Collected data
══════════

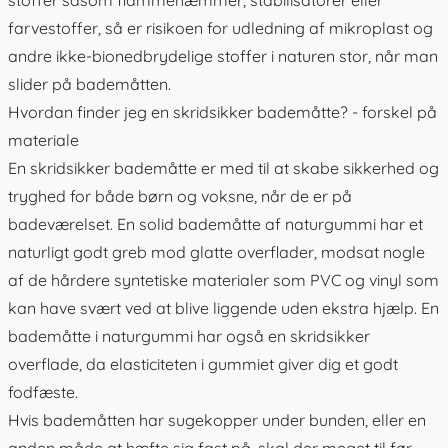
farvestoffer, så er risikoen for udledning af mikroplast og
andre ikke-bionedbrydelige stoffer i naturen stor, når man
slider på bademåtten.
Hvordan finder jeg en skridsikker bademåtte? - forskel på
materiale
En skridsikker bademåtte er med til at skabe sikkerhed og
tryghed for både børn og voksne, når de er på
badeværelset. En solid bademåtte af naturgummi har et
naturligt godt greb mod glatte overflader, modsat nogle
af de hårdere syntetiske materialer som PVC og vinyl som
kan have svært ved at blive liggende uden ekstra hjælp. En
bademåtte i naturgummi har også en skridsikker
overflade, da elasticiteten i gummiet giver dig et godt
fodfæste.
Hvis bademåtten har sugekopper under bunden, eller en
anden måde at hæfte sig fast på, skal der meget til før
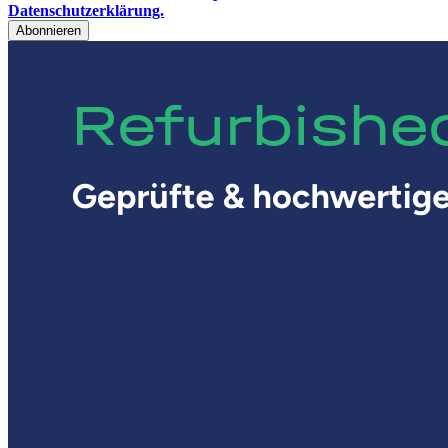
Datenschutzerklärung.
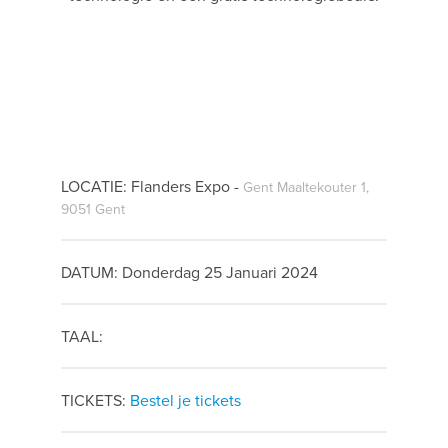
LOCATIE: Flanders Expo -
Gent Maaltekouter 1,
9051 Gent
DATUM: Donderdag 25 Januari 2024
TAAL:
TICKETS:
Bestel je tickets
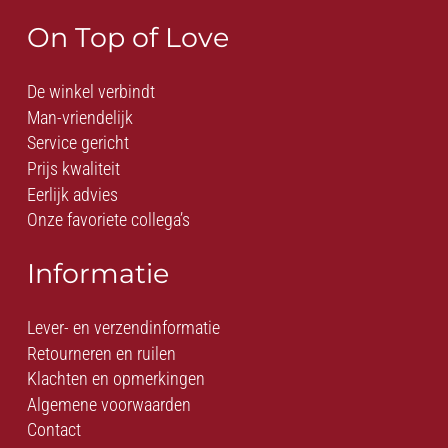
On Top of Love
De winkel verbindt
Man-vriendelijk
Service gericht
Prijs kwaliteit
Eerlijk advies
Onze favoriete collega’s
Informatie
Lever- en verzendinformatie
Retourneren en ruilen
Klachten en opmerkingen
Algemene voorwaarden
Contact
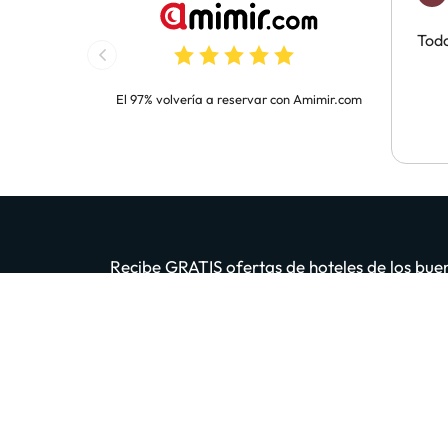
Todo
El 97% volvería a reservar con Amimir.com
Recibe GRATIS ofertas de hoteles de los buen
App. 200 m
Introduce tu email
Al 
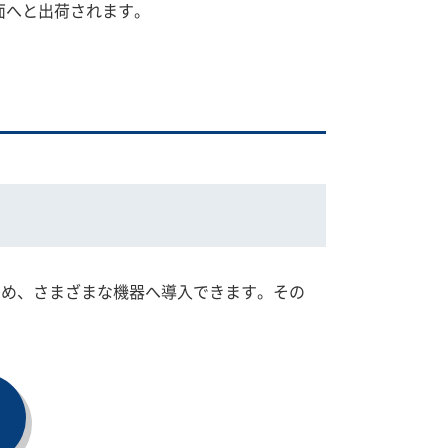
面へと出荷されます。
ため、さまざまな機器へ導入できます。その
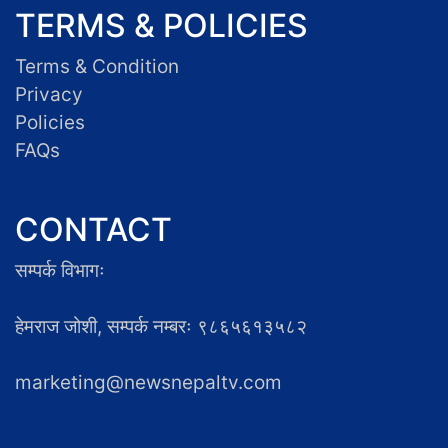
TERMS & POLICIES
Terms & Condition
Privacy
Policies
FAQs
CONTACT
सम्पर्क विभागः
हेमराज जोशी, सम्पर्क नम्बरः ९८६५६१३५८२
marketing@newsnepaltv.com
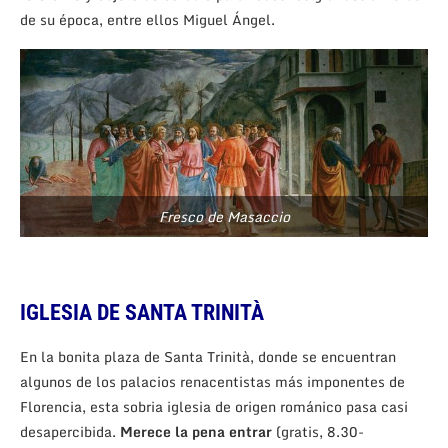
de su época, entre ellos Miguel Ángel.
Fresco de Masaccio
IGLESIA DE SANTA TRINITÀ
En la bonita plaza de Santa Trinità, donde se encuentran
algunos de los palacios renacentistas más imponentes de
Florencia, esta sobria iglesia de origen románico pasa casi
desapercibida.
Merece la pena entrar
(gratis, 8.30-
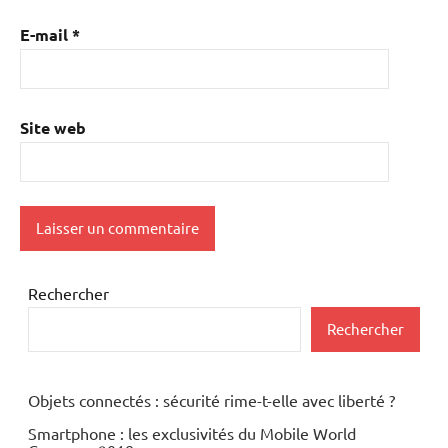
E-mail
*
Site web
Rechercher
Rechercher
Objets connectés : sécurité rime-t-elle avec liberté ?
Smartphone : les exclusivités du Mobile World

══════════

From the entries, give the number of lines where the string "bademåtten" is found, and nothing else.

2